Records excerpted from a collection:
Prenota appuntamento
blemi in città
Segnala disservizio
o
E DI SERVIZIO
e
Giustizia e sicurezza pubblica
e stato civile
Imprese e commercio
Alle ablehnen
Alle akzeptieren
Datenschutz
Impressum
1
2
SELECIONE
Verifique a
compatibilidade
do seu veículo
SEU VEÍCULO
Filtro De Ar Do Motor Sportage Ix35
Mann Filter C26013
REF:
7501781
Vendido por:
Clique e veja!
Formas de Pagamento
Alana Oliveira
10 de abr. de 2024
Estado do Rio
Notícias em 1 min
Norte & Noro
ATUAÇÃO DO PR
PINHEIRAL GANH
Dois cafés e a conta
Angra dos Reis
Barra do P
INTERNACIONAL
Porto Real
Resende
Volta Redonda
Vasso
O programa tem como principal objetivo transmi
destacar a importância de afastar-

* * *

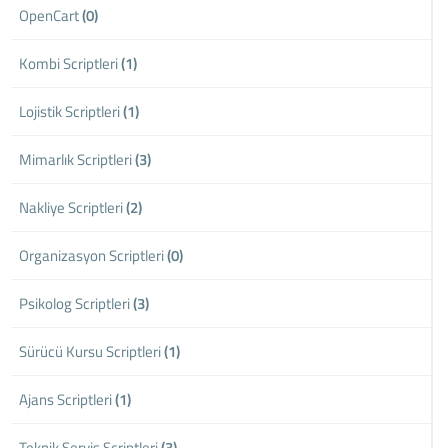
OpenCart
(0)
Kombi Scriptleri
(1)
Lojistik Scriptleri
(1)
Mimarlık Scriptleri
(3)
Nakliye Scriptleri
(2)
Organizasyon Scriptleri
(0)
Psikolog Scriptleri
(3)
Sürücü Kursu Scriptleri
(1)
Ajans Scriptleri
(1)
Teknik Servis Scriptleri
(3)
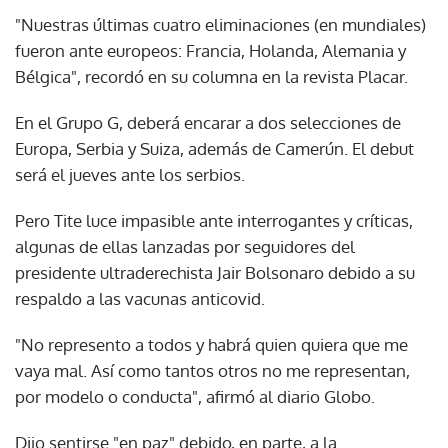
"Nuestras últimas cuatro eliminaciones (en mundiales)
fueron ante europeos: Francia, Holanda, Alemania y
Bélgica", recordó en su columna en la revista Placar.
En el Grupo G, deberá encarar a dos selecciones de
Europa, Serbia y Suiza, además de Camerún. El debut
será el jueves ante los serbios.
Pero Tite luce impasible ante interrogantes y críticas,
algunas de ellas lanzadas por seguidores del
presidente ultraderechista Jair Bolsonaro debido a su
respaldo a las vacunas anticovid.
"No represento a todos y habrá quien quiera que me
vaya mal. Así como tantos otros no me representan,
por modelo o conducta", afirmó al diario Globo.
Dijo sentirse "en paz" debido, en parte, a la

_WHAT TO PRODUCE_
Search the data for the string "ante" and say how many lines include it, giving only the number.

_OUTPUT FOR THIS TASK_
3